---------- Records for this task
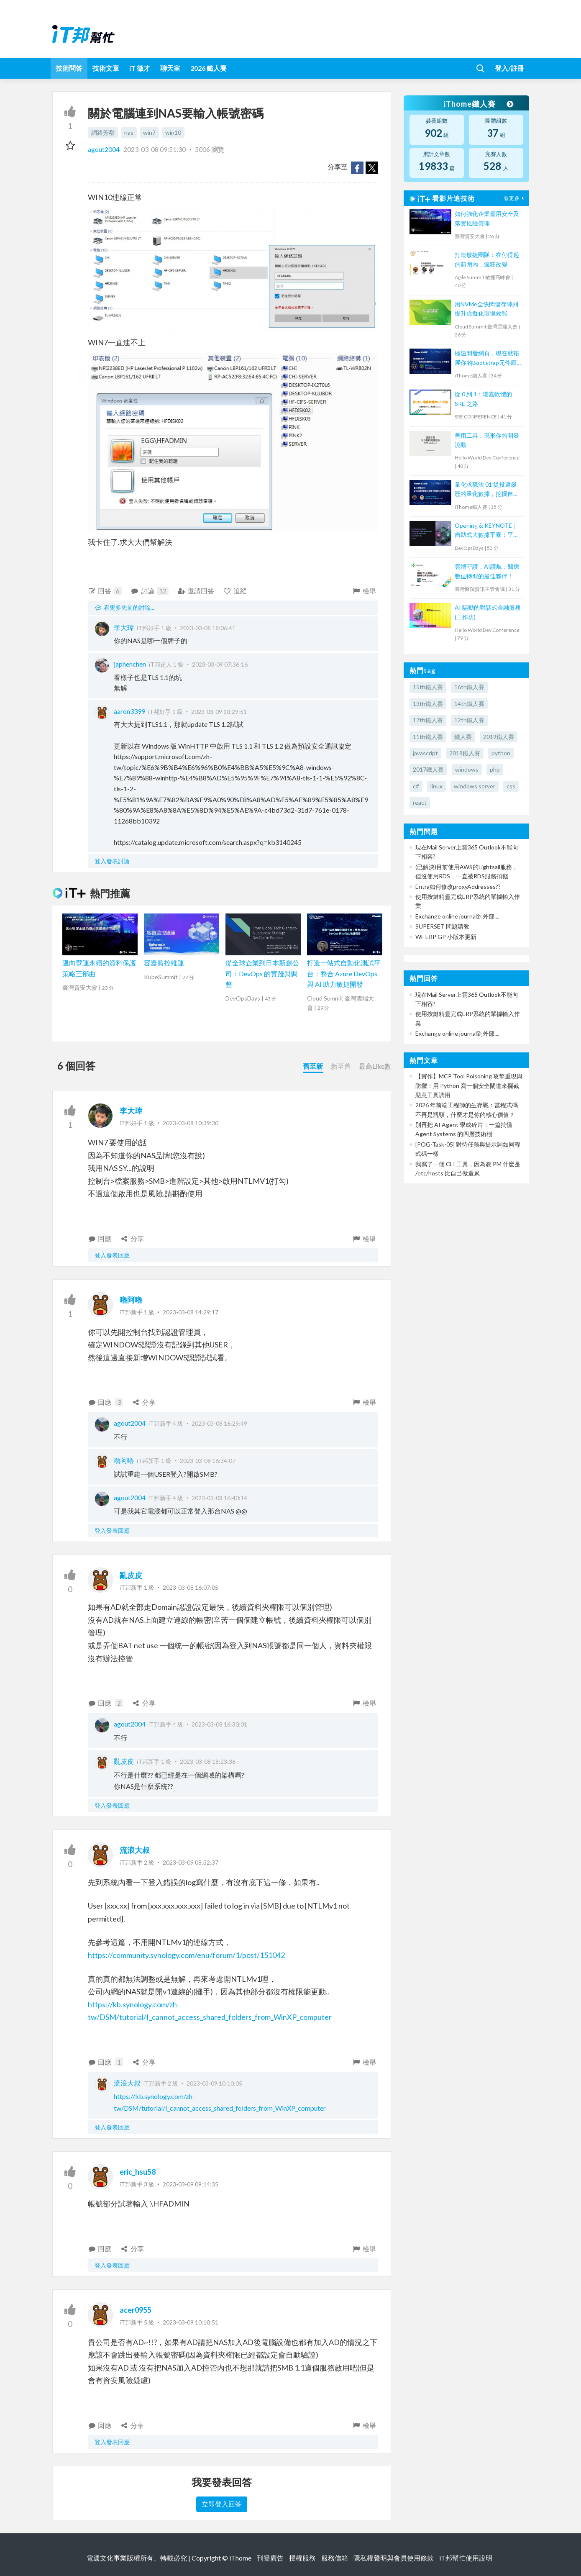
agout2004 (104, 149)
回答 (105, 591)
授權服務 (302, 2558)
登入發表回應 (112, 1255)
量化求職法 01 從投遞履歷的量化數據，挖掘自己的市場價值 (487, 490)
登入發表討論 (112, 861)
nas (128, 132)
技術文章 (105, 68)
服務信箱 (334, 2558)
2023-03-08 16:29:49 (219, 1423)
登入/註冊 (509, 68)
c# (416, 786)
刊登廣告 (270, 2558)
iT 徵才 (139, 68)
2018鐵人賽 (464, 753)
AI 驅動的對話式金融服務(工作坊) (488, 612)
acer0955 (135, 2309)
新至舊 (341, 1066)
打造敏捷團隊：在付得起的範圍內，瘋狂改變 (487, 259)
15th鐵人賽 (428, 686)
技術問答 (69, 68)
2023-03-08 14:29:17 (190, 1312)
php (495, 769)
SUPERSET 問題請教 (442, 926)
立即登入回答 (222, 2504)
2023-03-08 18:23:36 (207, 1761)
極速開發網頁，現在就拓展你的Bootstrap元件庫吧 (487, 358)
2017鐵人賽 (428, 769)
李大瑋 (124, 627)
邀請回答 (196, 591)
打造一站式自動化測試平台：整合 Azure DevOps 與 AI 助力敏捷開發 (344, 973)
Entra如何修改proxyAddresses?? (458, 886)
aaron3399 (129, 711)
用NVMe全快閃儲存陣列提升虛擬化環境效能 (486, 308)
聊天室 (170, 68)
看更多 (515, 198)
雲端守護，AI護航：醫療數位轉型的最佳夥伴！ (487, 571)
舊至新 (313, 1066)
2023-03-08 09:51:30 (154, 149)
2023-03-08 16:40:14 (219, 1497)
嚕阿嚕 (131, 1299)
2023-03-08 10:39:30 (190, 1122)
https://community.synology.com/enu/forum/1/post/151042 (186, 1955)
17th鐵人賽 (428, 720)
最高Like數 (375, 1066)
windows (467, 769)
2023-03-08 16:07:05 (190, 1587)
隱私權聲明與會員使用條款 (393, 2558)
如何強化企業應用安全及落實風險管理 (487, 218)
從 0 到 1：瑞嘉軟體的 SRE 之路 (483, 398)
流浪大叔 (135, 1850)
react (420, 802)
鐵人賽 (463, 736)
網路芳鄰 (103, 132)
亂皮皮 (131, 1575)
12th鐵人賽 (469, 720)
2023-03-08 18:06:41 (207, 627)
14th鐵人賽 (469, 703)
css (511, 786)
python (500, 753)
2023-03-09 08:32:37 (190, 1862)
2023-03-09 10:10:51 (190, 2322)
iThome (240, 2558)
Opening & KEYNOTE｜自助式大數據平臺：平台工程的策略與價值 (487, 531)
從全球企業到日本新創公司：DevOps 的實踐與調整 (262, 973)
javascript (425, 753)
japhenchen (130, 664)
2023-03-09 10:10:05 (214, 2083)
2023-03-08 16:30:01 (219, 1724)
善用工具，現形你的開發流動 (487, 440)
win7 (149, 132)
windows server (474, 786)
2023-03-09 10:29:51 (219, 711)
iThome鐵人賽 (478, 103)
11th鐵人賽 (428, 736)
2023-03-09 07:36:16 (220, 664)
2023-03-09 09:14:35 (190, 2184)
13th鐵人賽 (428, 703)
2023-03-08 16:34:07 (207, 1460)
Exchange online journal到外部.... (457, 916)
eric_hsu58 (138, 2171)
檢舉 (364, 591)
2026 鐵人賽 (208, 68)
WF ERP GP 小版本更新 (445, 936)
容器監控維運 (164, 963)
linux (436, 786)
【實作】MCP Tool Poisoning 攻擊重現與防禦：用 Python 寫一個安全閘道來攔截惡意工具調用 (468, 1085)
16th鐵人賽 (469, 686)
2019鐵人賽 (498, 736)
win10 (173, 132)
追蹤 (235, 591)
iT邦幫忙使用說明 (465, 2558)
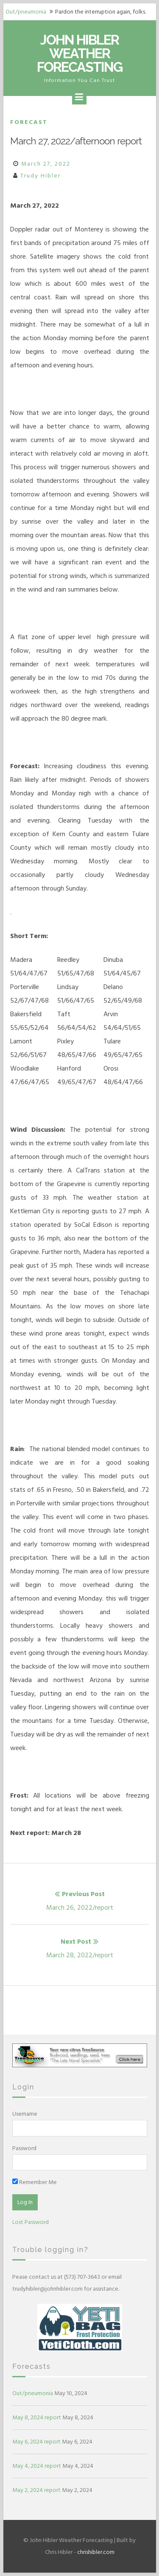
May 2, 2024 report (36, 2490)
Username (24, 2114)
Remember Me (34, 2182)
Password (24, 2148)
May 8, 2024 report (36, 2417)
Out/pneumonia (26, 12)
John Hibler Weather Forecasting (79, 53)
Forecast (28, 122)
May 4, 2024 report (36, 2466)
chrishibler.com (95, 2552)
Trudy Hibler (40, 175)
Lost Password (30, 2222)
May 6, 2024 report (36, 2441)
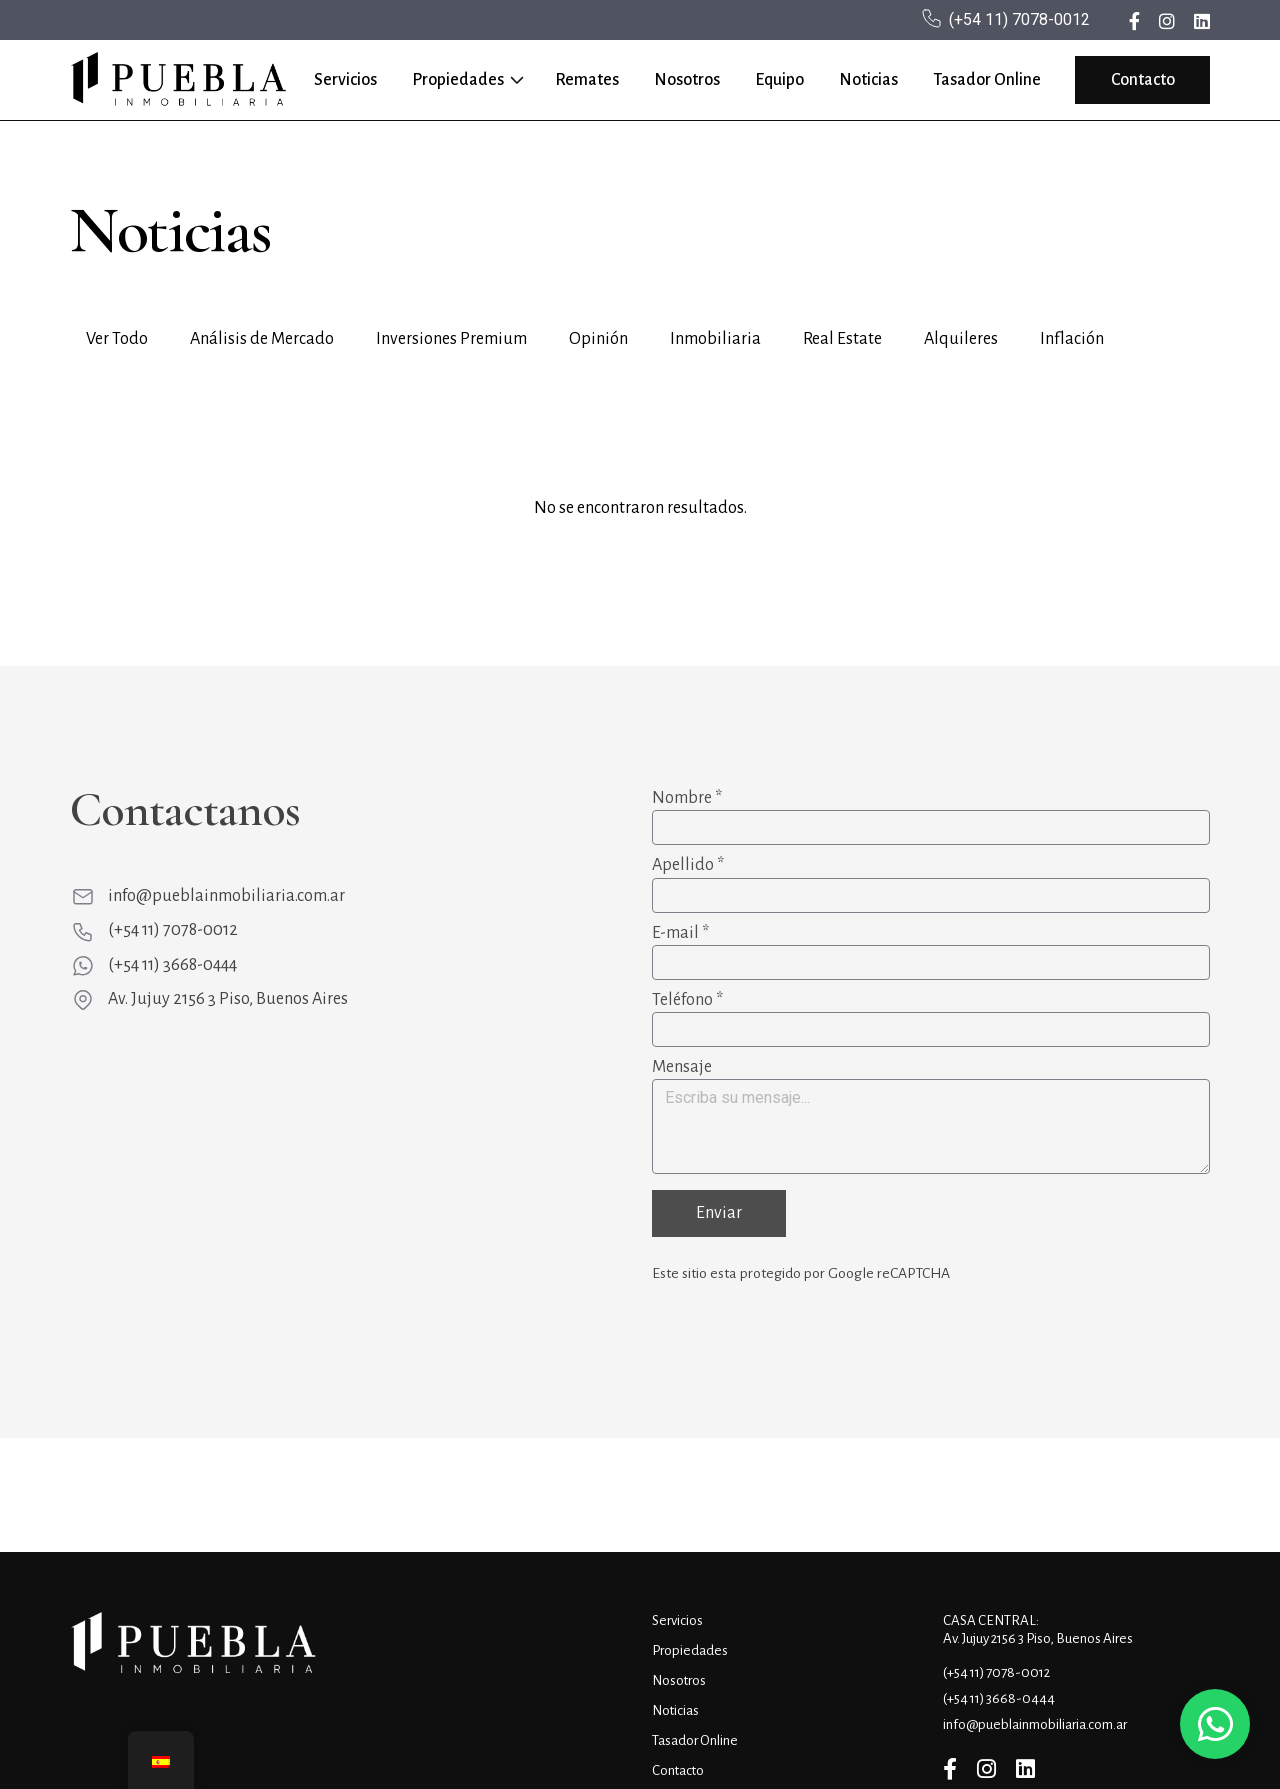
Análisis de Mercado (262, 339)
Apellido (688, 865)
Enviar (719, 1213)
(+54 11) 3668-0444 (172, 965)
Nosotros (687, 80)
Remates (587, 80)
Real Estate (842, 339)
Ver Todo (117, 339)
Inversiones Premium (451, 339)
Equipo (779, 80)
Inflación (1072, 339)
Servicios (345, 80)
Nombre (687, 798)
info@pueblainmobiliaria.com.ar (226, 896)
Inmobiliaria (715, 339)
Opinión (598, 339)
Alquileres (961, 339)
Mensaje (682, 1067)
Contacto (1143, 80)
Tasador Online (987, 80)
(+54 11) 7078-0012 (1019, 19)
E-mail (680, 933)
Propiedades (458, 80)
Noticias (868, 80)
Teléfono (687, 1000)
--------------------
▶ [Task description]: Where a line of the data contains "report", copy that line.

▶ [Answer to this exercise]:
May 2, 2024 report (36, 2490)
May 8, 2024 report (36, 2417)
May 4, 2024 report (36, 2466)
May 6, 2024 report (36, 2441)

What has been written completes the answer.